[[ Excerpted records, beginning ]]

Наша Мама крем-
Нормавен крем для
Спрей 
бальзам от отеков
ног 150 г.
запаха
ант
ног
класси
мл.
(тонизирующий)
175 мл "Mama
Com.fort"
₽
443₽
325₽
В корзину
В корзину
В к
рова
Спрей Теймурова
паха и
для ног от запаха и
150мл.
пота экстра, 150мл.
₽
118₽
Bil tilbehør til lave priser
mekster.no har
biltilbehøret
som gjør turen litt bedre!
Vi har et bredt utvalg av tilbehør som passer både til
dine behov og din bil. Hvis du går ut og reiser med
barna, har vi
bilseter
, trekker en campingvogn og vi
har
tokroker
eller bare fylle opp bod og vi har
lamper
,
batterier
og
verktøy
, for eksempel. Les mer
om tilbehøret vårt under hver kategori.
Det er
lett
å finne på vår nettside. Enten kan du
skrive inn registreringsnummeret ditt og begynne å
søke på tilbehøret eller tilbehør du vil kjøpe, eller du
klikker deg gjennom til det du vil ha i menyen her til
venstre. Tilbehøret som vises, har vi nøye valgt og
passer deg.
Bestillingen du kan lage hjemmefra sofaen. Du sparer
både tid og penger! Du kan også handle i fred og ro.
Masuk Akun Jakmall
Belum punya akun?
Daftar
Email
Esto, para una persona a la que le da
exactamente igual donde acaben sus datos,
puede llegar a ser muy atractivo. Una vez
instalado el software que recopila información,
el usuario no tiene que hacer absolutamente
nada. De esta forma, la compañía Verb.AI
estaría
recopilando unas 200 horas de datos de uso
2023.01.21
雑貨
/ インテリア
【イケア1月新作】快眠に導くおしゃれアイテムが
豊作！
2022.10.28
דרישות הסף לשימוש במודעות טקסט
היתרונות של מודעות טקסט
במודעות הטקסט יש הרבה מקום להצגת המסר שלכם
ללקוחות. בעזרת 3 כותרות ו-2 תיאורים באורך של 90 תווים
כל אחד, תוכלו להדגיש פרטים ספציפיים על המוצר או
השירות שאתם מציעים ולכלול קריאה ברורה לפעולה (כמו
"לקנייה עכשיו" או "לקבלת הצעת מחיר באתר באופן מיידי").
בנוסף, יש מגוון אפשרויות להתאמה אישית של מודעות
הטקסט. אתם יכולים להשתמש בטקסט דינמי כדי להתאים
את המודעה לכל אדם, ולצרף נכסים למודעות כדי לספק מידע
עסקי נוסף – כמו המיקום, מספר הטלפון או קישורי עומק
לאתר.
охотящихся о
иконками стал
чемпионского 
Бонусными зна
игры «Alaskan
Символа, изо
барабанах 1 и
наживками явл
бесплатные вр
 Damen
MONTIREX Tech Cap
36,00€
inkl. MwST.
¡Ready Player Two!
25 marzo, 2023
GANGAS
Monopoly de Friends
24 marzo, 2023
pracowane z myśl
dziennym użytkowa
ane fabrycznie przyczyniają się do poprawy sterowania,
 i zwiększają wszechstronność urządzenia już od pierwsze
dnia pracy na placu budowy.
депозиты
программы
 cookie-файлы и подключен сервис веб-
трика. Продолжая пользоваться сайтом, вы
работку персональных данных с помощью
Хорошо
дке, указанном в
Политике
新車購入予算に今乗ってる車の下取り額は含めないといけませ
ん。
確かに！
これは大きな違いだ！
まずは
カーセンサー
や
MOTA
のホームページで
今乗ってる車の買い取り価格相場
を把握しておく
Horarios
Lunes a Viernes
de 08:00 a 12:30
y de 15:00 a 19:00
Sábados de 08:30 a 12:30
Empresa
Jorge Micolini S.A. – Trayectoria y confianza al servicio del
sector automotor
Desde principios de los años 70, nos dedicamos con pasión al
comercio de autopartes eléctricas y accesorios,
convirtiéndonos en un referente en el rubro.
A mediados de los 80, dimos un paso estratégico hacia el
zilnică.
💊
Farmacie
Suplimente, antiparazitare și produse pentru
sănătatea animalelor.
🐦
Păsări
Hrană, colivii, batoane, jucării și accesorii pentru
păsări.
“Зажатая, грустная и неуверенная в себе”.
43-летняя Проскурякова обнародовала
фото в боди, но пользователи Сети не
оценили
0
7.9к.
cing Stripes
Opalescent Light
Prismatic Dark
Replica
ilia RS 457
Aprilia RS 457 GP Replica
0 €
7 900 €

[[ Excerpted records, end ]]

- **Action item**:
Begin at the line containing "Prismatic Dark" and reproduce each line through the end of the records above.

- **Written solution**:
Prismatic Dark
Replica
ilia RS 457
Aprilia RS 457 GP Replica
0 €
7 900 €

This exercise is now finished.